About this task:
Word for word, restate all of the data shown below.

──────────

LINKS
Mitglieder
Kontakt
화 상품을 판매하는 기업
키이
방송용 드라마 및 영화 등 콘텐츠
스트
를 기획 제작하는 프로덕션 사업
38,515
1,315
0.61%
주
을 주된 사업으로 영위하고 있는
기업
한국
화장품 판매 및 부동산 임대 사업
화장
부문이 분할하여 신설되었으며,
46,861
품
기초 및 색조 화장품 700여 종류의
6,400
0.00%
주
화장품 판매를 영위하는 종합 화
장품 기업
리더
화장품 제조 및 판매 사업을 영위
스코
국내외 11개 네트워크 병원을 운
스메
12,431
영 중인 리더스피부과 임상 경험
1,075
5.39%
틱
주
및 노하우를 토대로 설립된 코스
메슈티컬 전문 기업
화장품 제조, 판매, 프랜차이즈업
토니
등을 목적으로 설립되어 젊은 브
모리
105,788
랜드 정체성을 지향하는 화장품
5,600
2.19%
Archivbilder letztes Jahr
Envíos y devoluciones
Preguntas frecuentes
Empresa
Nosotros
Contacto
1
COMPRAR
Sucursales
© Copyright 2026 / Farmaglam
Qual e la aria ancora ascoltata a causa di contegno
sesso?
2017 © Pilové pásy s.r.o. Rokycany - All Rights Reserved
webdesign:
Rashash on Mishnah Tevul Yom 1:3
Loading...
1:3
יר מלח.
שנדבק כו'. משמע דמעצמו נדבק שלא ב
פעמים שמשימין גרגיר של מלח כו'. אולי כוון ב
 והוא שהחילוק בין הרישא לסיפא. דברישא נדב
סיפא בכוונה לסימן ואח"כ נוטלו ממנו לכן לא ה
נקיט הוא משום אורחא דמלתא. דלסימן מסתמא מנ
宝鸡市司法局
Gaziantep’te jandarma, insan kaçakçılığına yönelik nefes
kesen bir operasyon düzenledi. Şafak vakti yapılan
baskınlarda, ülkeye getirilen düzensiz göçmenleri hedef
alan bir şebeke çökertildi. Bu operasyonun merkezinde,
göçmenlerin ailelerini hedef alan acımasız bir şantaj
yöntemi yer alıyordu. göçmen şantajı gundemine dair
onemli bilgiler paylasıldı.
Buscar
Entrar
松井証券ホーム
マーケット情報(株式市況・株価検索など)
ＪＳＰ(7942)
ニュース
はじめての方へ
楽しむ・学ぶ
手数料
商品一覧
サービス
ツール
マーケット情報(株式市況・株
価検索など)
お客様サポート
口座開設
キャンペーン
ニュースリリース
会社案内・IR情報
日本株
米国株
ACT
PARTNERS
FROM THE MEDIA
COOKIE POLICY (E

──────────

Reply to the task:
LINKS
Mitglieder
Kontakt
화 상품을 판매하는 기업
키이
방송용 드라마 및 영화 등 콘텐츠
스트
를 기획 제작하는 프로덕션 사업
38,515
1,315
0.61%
주
을 주된 사업으로 영위하고 있는
기업
한국
화장품 판매 및 부동산 임대 사업
화장
부문이 분할하여 신설되었으며,
46,861
품
기초 및 색조 화장품 700여 종류의
6,400
0.00%
주
화장품 판매를 영위하는 종합 화
장품 기업
리더
화장품 제조 및 판매 사업을 영위
스코
국내외 11개 네트워크 병원을 운
스메
12,431
영 중인 리더스피부과 임상 경험
1,075
5.39%
틱
주
및 노하우를 토대로 설립된 코스
메슈티컬 전문 기업
화장품 제조, 판매, 프랜차이즈업
토니
등을 목적으로 설립되어 젊은 브
모리
105,788
랜드 정체성을 지향하는 화장품
5,600
2.19%
Archivbilder letztes Jahr
Envíos y devoluciones
Preguntas frecuentes
Empresa
Nosotros
Contacto
1
COMPRAR
Sucursales
© Copyright 2026 / Farmaglam
Qual e la aria ancora ascoltata a causa di contegno
sesso?
2017 © Pilové pásy s.r.o. Rokycany - All Rights Reserved
webdesign:
Rashash on Mishnah Tevul Yom 1:3
Loading...
1:3
יר מלח.
שנדבק כו'. משמע דמעצמו נדבק שלא ב
פעמים שמשימין גרגיר של מלח כו'. אולי כוון ב
 והוא שהחילוק בין הרישא לסיפא. דברישא נדב
סיפא בכוונה לסימן ואח"כ נוטלו ממנו לכן לא ה
נקיט הוא משום אורחא דמלתא. דלסימן מסתמא מנ
宝鸡市司法局
Gaziantep’te jandarma, insan kaçakçılığına yönelik nefes
kesen bir operasyon düzenledi. Şafak vakti yapılan
baskınlarda, ülkeye getirilen düzensiz göçmenleri hedef
alan bir şebeke çökertildi. Bu operasyonun merkezinde,
göçmenlerin ailelerini hedef alan acımasız bir şantaj
yöntemi yer alıyordu. göçmen şantajı gundemine dair
onemli bilgiler paylasıldı.
Buscar
Entrar
松井証券ホーム
マーケット情報(株式市況・株価検索など)
ＪＳＰ(7942)
ニュース
はじめての方へ
楽しむ・学ぶ
手数料
商品一覧
サービス
ツール
マーケット情報(株式市況・株
価検索など)
お客様サポート
口座開設
キャンペーン
ニュースリリース
会社案内・IR情報
日本株
米国株
ACT
PARTNERS
FROM THE MEDIA
COOKIE POLICY (E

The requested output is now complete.